The dependent variable was the occurrence of stroke.

The mediator variables were number of main MetS components (hypertension, diabetes mellitus, and dyslipidemia) diagnosed simultaneously (two or more/three or more). There are several criteria for the clinical diagnosis of MetS. The criteria most commonly used is the definition developed by the American Heart Association.
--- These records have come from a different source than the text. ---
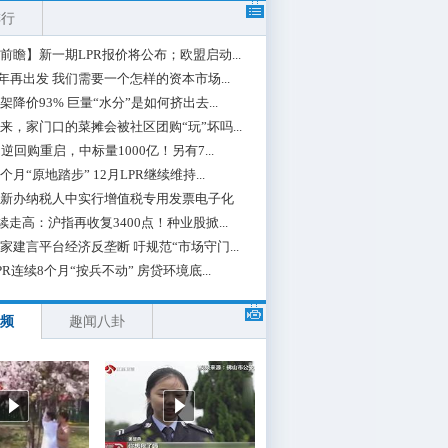
排行
前瞻】新一期LPR报价将公布；欧盟启动...
0年再出发 我们需要一个怎样的资本市场...
架降价93% 巨量“水分”是如何挤出去...
来，家门口的菜摊会被社区团购“玩”坏吗...
期逆回购重启，中标量1000亿！另有7...
个月“原地踏步” 12月LPR继续维持...
新办纳税人中实行增值税专用发票电子化
续走高：沪指再收复3400点！种业股掀...
家建言平台经济反垄断 吁规范“市场守门...
PR连续8个月“按兵不动” 房贷环境底...
频
趣闻八卦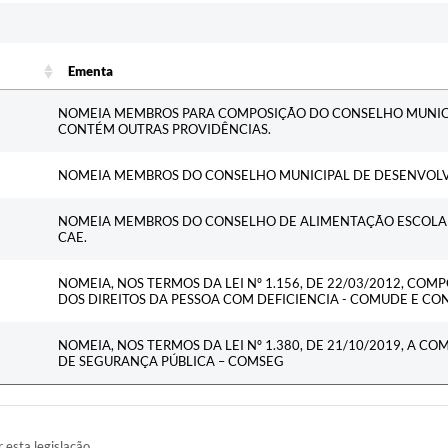
Ementa
Ementa
NOMEIA MEMBROS PARA COMPOSIÇÃO DO CONSELHO MUNICI
CONTÉM OUTRAS PROVIDÊNCIAS.
NOMEIA MEMBROS DO CONSELHO MUNICIPAL DE DESENVOLV
NOMEIA MEMBROS DO CONSELHO DE ALIMENTAÇÃO ESCOLAR 
CAE.
NOMEIA, NOS TERMOS DA LEI Nº 1.156, DE 22/03/2012, CO
DOS DIREITOS DA PESSOA COM DEFICIENCIA - COMUDE E CO
NOMEIA, NOS TERMOS DA LEI Nº 1.380, DE 21/10/2019, A 
DE SEGURANÇA PÚBLICA – COMSEG
r esta legislação.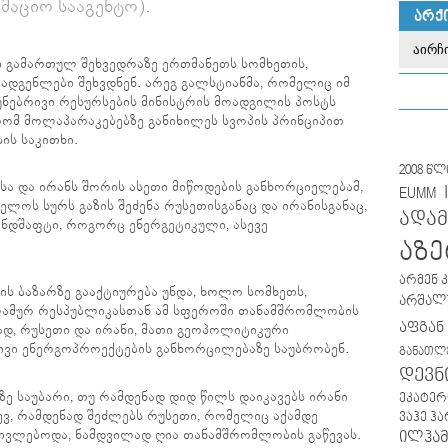
მაციო სააგენტო).
ᲐᲠᲥ
ი გამართულ შეხვედრაზე ერთმანეთს სომხეთის,
დგენლები შეხვდნენ. არეგ გალსტიანმა, რომელიც იმ
უნებრივი რესურსების მინისტრის მოადგილის პოსტს
 რომ მოლაპარაკებებზე განიხილეს სვოპის პრინციპით
ის საკითხი.
2008 წ
სა და ირანს შორის ასეთი მიწოდების განხორციელებამ,
EUMM
ლოს სურს გაზის შეძენა რუსეთისგანაც და ირანისგანაც,
ადამ
ნდშაფტი, როგორც ენერგეტიკული, ასევე
აზე
არმენ 
ზის ბაზარზე გააქტიურება უნდა, ხოლო სომხეთს,
არშალუ
ლამურ რესპუბლიკასთან ამ სფეროში თანამშრომლობის
აფგან
დ, რუსეთი და ირანი, მათი გეოპოლიტიკური
ივი ენერგოპროექტების განხორცილებაზე საუბრობენ.
განათლ
დევნ
ზე საუბარი, თუ რამდენად დიდ წილს დაიკავებს ირანი
ეკატერ
დევ, რამდენად შეძლებს რუსეთი, რომელიც აქამდე
ვაჰე ჰ
თვლებოდა, ნამდვილად ღია თანამშრომლობის გაწევას.
ილჰამ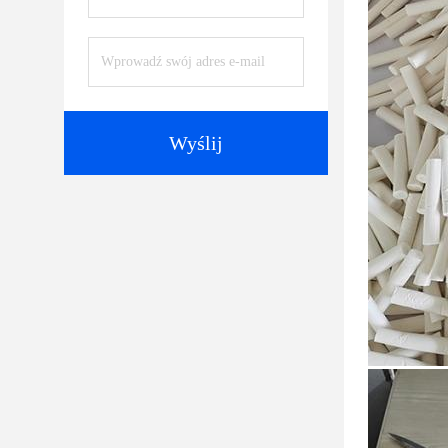
Wyślij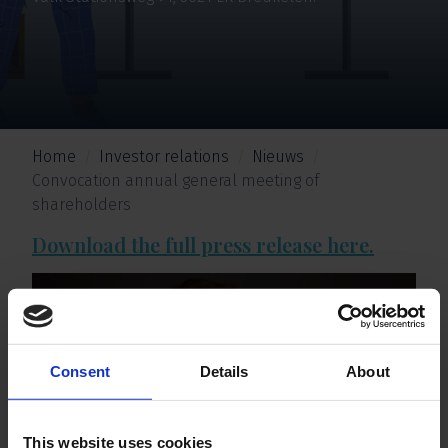
Home
Investor relations
Nieuws
Convocation annual general meeting of
shareholders
Download the full press release here.
Consent
Details
About
This website uses cookies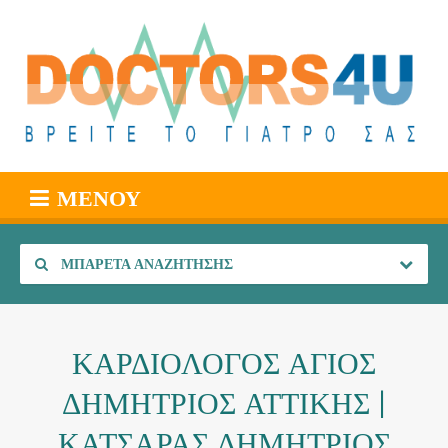
ΜΕΝΟΎ
ΜΠΑΡΈΤΑ ΑΝΑΖΉΤΗΣΗΣ
ΚΑΡΔΙΟΛΟΓΟΣ ΑΓΙΟΣ
ΔΗΜΗΤΡΙΟΣ ΑΤΤΙΚΗΣ |
ΚΑΤΣΑΡΑΣ ΔΗΜΗΤΡΙΟΣ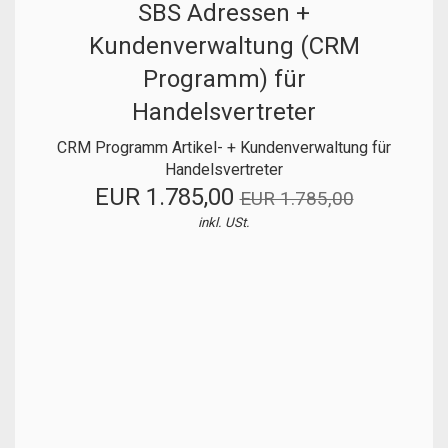
SBS Adressen +
Kundenverwaltung (CRM
Programm) für
Handelsvertreter
CRM Programm Artikel- + Kundenverwaltung für
Handelsvertreter
EUR 1.785,00
EUR 1.785,00
inkl. USt.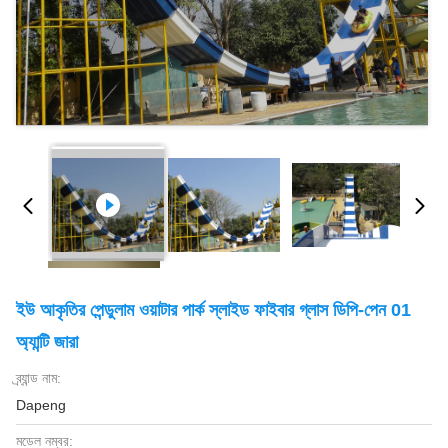
ইউ আকৃতির পেন্ডুলাম ওয়াটার পার্ক স্লাইড ফাইবার গ্লাস ডিপি-পেন 01
অ্যান্টি জারা
ব্র্যান্ড নাম:
Dapeng
মডেল নম্বর: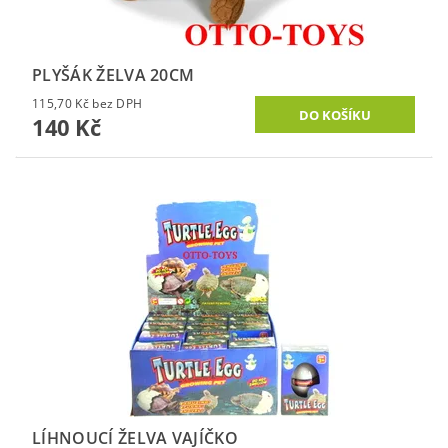
PLYŠÁK ŽELVA 20CM
115,70 Kč bez DPH
140 Kč
LÍHNOUCÍ ŽELVA VAJÍČKO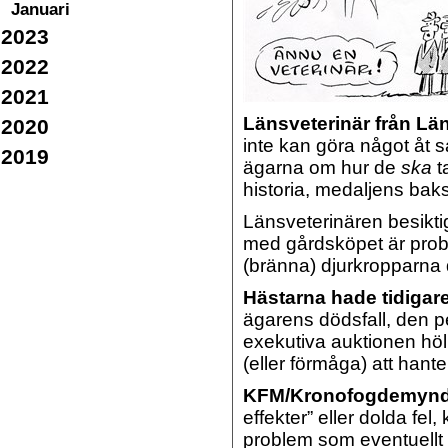
Januari
2023
2022
2021
Länsveterinär från Lä
2020
inte kan göra något åt 
2019
ägarna om hur de
ska
t
historia, medaljens baks
Länsveterinären besikt
med gårdsköpet är probl
(bränna) djurkropparna
Hästarna hade tidigare
ägarens dödsfall, den p
exekutiva auktionen höll
(eller förmåga) att hant
KFM/Kronofogdemynd
effekter” eller dolda fe
problem som eventuellt f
In this definition, MetS is diagnosed when more than three of below five constitutes are satisfied; elevated waist circumference, elevated triglycerides, reduced HDL-C, elevated blood pressure, and elevated fasting glucose [18]. We regarded the three components—hypertension, diabetes mellitus, and dyslipidemia—as “MetS diseases.”

In addition, gender, age, region of residence, degree of disability, comorbidity, diagnosis of cardiovascular disease, and diagnosis of cerebrovascular disease such as transient ischemic attack were considered for confounding variables. Age was adjusted as a continuous variable. Residential areas were classified into four categories based on each individual’s residential area in 2008, those living: (1) Seoul, (2) metropolitan cities, (3) Gyeonggi-do (nearby Seoul), and (4) other provinces. The degree of physical disability was classified as severe and moderate, mild, and no disability. For comorbidities, the Charlson Comorbidity Index (CCI) was used. CCI was measured using the ICD codes of medical service records diagnosis in 2006–2007. [19]

Statistical analysis

Baseline characteristics were described with frequency and percentage.

A multivariate logistic regression model was used to verify the association between income level (the independent variable) and the number of MetS diseases diagnosed simultaneously (the mediator variable).

Traditional mediation analysis had calculated the proportion of mediating effects by comparing the estimates of the model without a mediator and the model with the mediator [20]. However, previous studies have found that the traditional approach may overestimate or underestimate the actual effects of mediators because of the below reasons: (1) mediator-outcome confounding, (2) exposure-mediator interaction, and (3) mediator-outcome confounding affected by the exposure [21,22,23]. Therefore, we used a causal mediation analysis method based on a counterfactual framework to overcome these flaws. In this study, survival analysis was performed using the Cox proportional hazards regression model. In order to apply the counterfactual framework to this model, a weighting approach method was used [24].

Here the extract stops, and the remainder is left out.